The United States Supreme Court Sidesteps Partisan Gerrymandering, But Leaves the Door Open for Future Resolution

On Monday, March 7, 2022, the United States Supreme Court allowed court-drawn maps to stand for the upcoming 2022 midterm elections in North Carolina. In a 6-3 decision, the Supreme Court denied an application for emergency stay filed by the North Carolina General Assembly’s Republican legislative leadership to reinstate the remedial United States congressional maps enacted on February 17, 2022. The Supreme Court appears to have denied the application, in part, on the grounds that it was too late to order that the district lines be changed for the 2022 primary and general elections. 

The Supreme Court’s decision ends an approximately four-month litigation battle, beginning in North Carolina Superior Court. The originally drawn United States congressional map and legislative maps were enacted by the North Carolina General Assembly on November 4, 2021. These maps were challenged by plaintiffs who claimed the maps were an unconstitutional racial and partisan gerrymander under the North Carolina Constitution. On February 14, 2022, the North Carolina Supreme Court issued an Opinion holding that partisan gerrymandering claims are justiciable under the North Carolina Constitution and that the maps enacted by the North Carolina General Assembly violated several rights guaranteed to the North Carolina people by the North Carolina Constitution. 

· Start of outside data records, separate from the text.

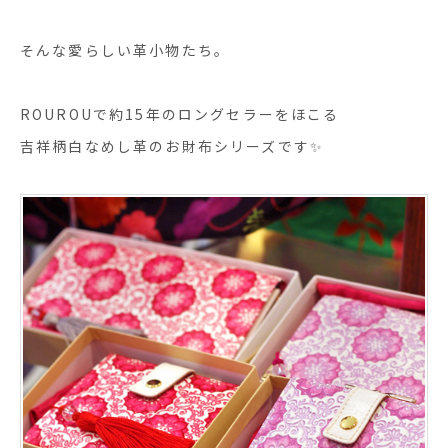
そんな愛らしい革小物たち。
ROUROUで約15年のロングセラーをほこる
吉祥柄白なめし革のお財布シリーズです✨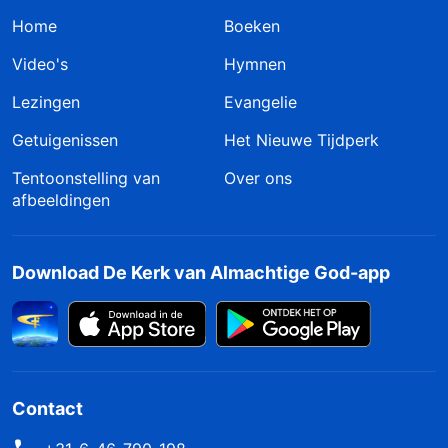
Home
Boeken
Video's
Hymnen
Lezingen
Evangelie
Getuigenissen
Het Nieuwe Tijdperk
Tentoonstelling van
Over ons
afbeeldingen
Download De Kerk van Almachtige God-app
Contact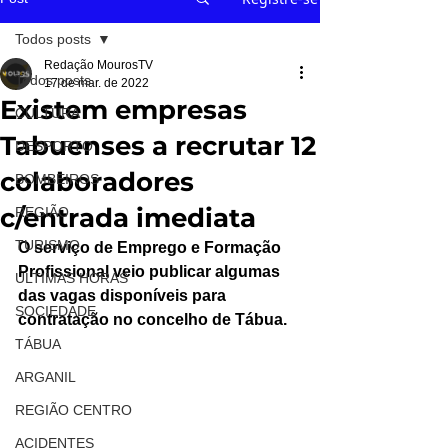
Todos posts
Redação MourosTV
Todos posts
17 de mar. de 2022
Existem empresas
CULTURA
Tabuenses a recrutar 12
DESPORTO
colaboradores
BOMBEIROS
c/entrada imediata
REGIÃO
TURISMO
O serviço de Emprego e Formação 
Profissional veio publicar algumas 
ÚLTIMAS HORAS
das vagas disponíveis para 
SOCIEDADE
contratação no concelho de Tábua.
TÁBUA
ARGANIL
REGIÃO CENTRO
ACIDENTES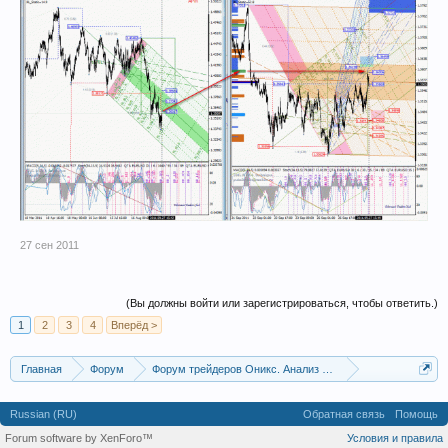
27 сен 2011
(Вы должны войти или зарегистрироваться, чтобы ответить.)
1
2
3
4
Вперёд >
Главная
Форум
Форум трейдеров Оникс. Анализ и обсуждение рынка
DML&EWA Technique
Russian (RU)
Обратная связь
Помощь
Forum software by XenForo™
Условия и правила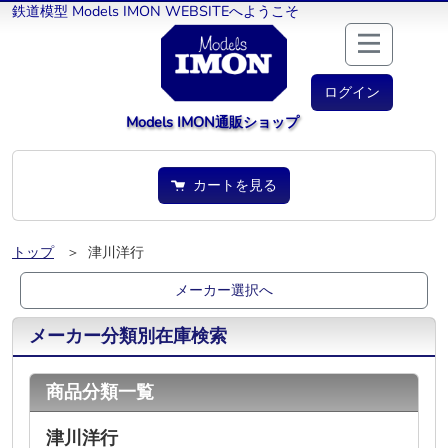
鉄道模型 Models IMON WEBSITEへようこそ
ログイン
Models IMON通販ショップ
カートを見る
トップ
＞ 津川洋行
メーカー選択へ
メーカー分類別在庫検索
商品分類一覧
津川洋行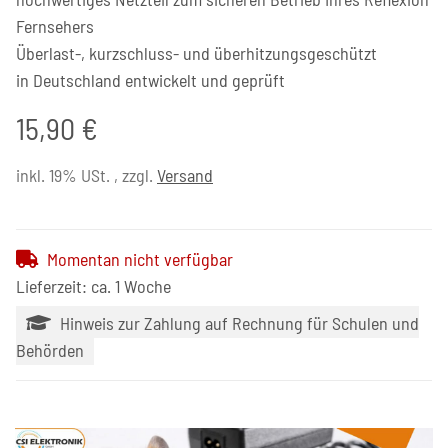
Fernsehers
Überlast-, kurzschluss- und überhitzungsgeschützt
in Deutschland entwickelt und geprüft
15,90 €
inkl. 19% USt. , zzgl.
Versand
Momentan nicht verfügbar
Lieferzeit: ca. 1 Woche
Hinweis zur Zahlung auf Rechnung für Schulen und
Behörden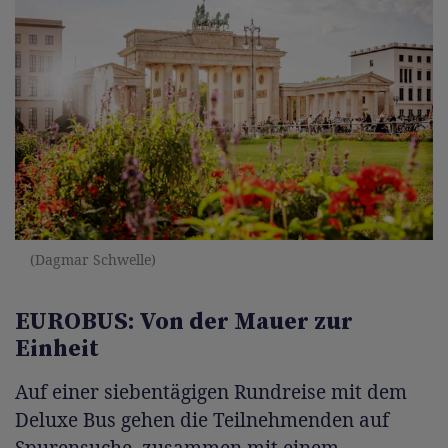
(Dagmar Schwelle)
EUROBUS: Von der Mauer zur
Einheit
Auf einer siebentägigen Rundreise mit dem
Deluxe Bus gehen die Teilnehmenden auf
Spurensuche, zusammen mit einem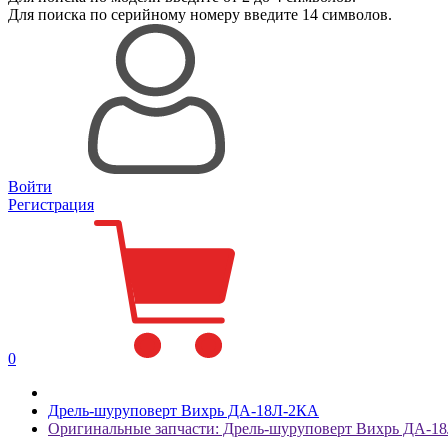
Для поиска
по серийному номеру
введите 14 символов.
Войти
Регистрация
0
Дрель-шуруповерт Вихрь ДА-18Л-2КА
Оригинальные запчасти: Дрель-шуруповерт Вихрь ДА-1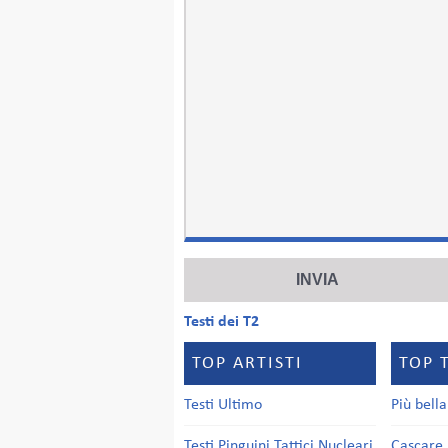
Testi dei T2
TOP ARTISTI
TOP 
Testi Ultimo
Più bell
Testi Pinguini Tattici Nucleari
Cascare 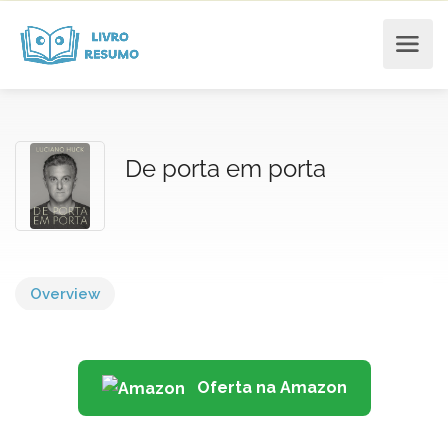
De porta em porta
Overview
Oferta na Amazon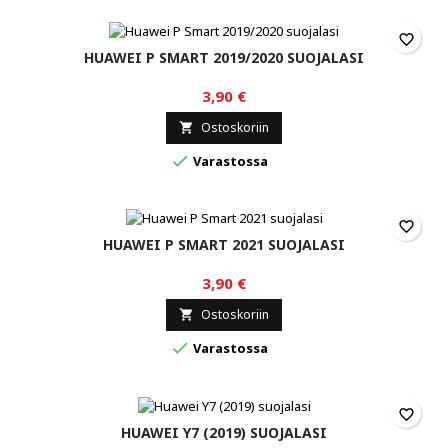
favorite_border
HUAWEI P SMART 2019/2020 SUOJALASI
3,90 €
Ostoskoriin


Varastossa
favorite_border
HUAWEI P SMART 2021 SUOJALASI
3,90 €
Ostoskoriin


Varastossa
favorite_border
HUAWEI Y7 (2019) SUOJALASI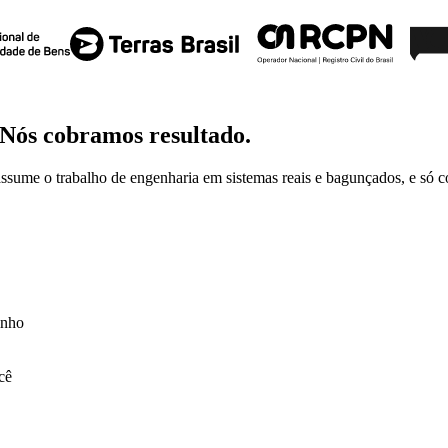
Nós cobramos resultado.
me o trabalho de engenharia em sistemas reais e bagunçados, e só co
inho
cê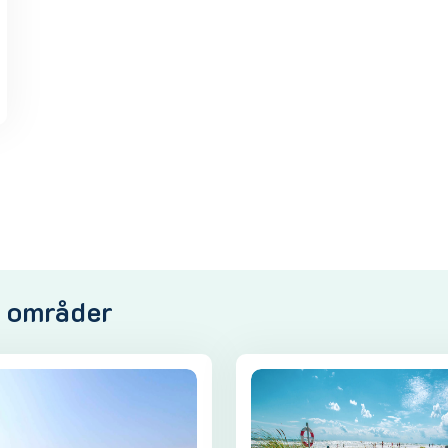
e områder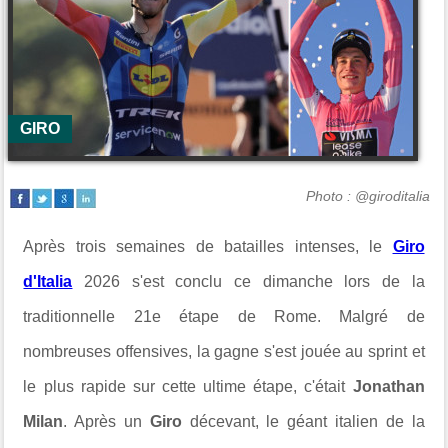
GIRO
Photo : @giroditalia
Après trois semaines de batailles intenses, le
Giro
d'Italia
2026 s'est conclu ce dimanche lors de la
traditionnelle 21e étape de Rome. Malgré de
nombreuses offensives, la gagne s'est jouée au sprint et
le plus rapide sur cette ultime étape, c'était
Jonathan
Milan
. Après un
Giro
décevant, le géant italien de la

In its Opinion, the North Carolina Supreme Court identified constitutional parameters for partisan gerrymandering for future redistricting maps. When a districting plan “systematically makes it harder for one group of voters” because of their party affiliation “to elect a governing majority than individuals in a favored party of equal size,” it “unconstitutionally infringes” upon voters’ “fundamental rights to vote on equal terms and to substantially equal voting power.”  Harper v. Hall, --- S.E.2d ---, No. 413PA21, 2022 WL 496215, at *35 (N.C. Feb. 14, 2022).  The North Carolina Supreme Court found that the previously enacted maps were unconstitutional partisan gerrymanders and remanded the case to the trial court to “oversee the redrawing of the maps by the General Assembly or, if necessary, by the court.”  Id. at *2.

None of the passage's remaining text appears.